Sculpture is just invention and energy, and rugby is energy too, and invention sometimes."
– Jean-Pierre Rives.
Jean-Pierre Rives turned to art full-time after his retirement from rugby in 1984. Art had been his passion since early boyhood, and he immersed himself in it with dedication that soon earned him critical acclaim. Rives' chosen media became painting and sculpture, which he took up when he was still a rugby player, after meeting a well-known French sculptor and Prix de Rome winner, Albert Feraud. The two men found a commonality of aesthetics, and Rives moved to a house not far away from Feraud's home in Bagneux. Many of Rives' earlier sculptures were created in Feraud's atelier, where both artists worked side by side. "He invited me to his studio, and I never got out," Rives told Hugh Schofield of the BBC. Rives considers Albert Feraud a great man and an inspiration. Another artist that inspired Rives' work is a Polish-born French painter Ladislas Kijno.

The bond between art and sport feels natural to Rives, as he believes that art and rugby can be interconnected, and emotions are found in both. "In sports you make movement and you are maybe sculpting or painting in the space with your body," he told Clara Iaccarino of the Sydney Morning Herald. "In art you use instruments.

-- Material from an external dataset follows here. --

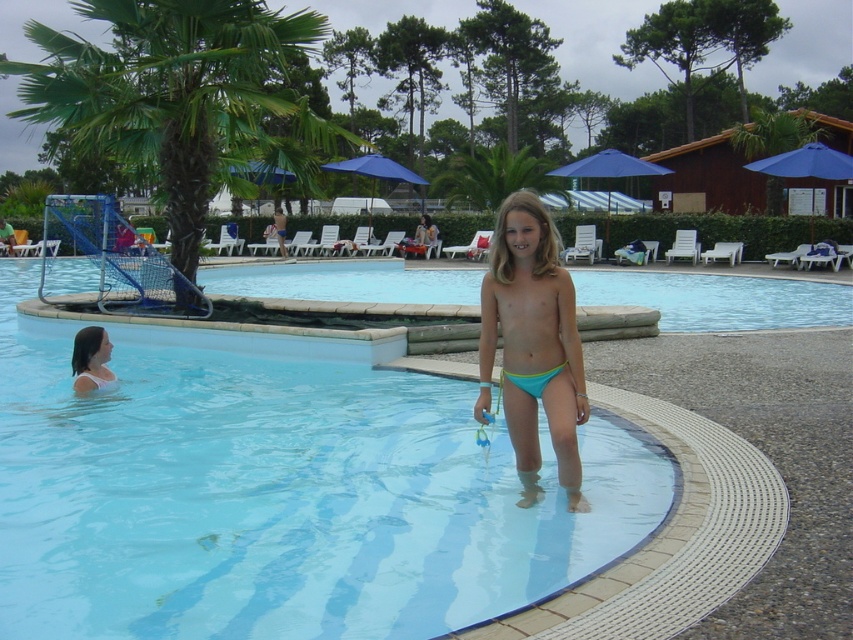 You are designing a safety poster for the pool area and need to mention the height difference between the clear plastic pool at center and the neon green fabric bikini at center. Which object is taller?

The clear plastic pool at center is taller than the neon green fabric bikini at center.

You are standing at the edge of the clear plastic pool at center and want to reach the clear blue water at center. Which direction should you move to get there?

The clear plastic pool at center is below clear blue water at center, so you should move upward to reach the clear blue water at center.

Art is just energy, you have to do it; it has to come out." He works in a disused railway shed in the north of Paris, where he forms and twists his found steel, manipulating the shapes created by the resulting positive and negative spaces. He cuts the beams strategically to form complex compositions in which the hardness of the steel forms a powerful juxtaposition to the soft curves. Rives' sculptures were called by the French La Dépêche du Midi "a marvelous mixture of suffering, grace and beauty".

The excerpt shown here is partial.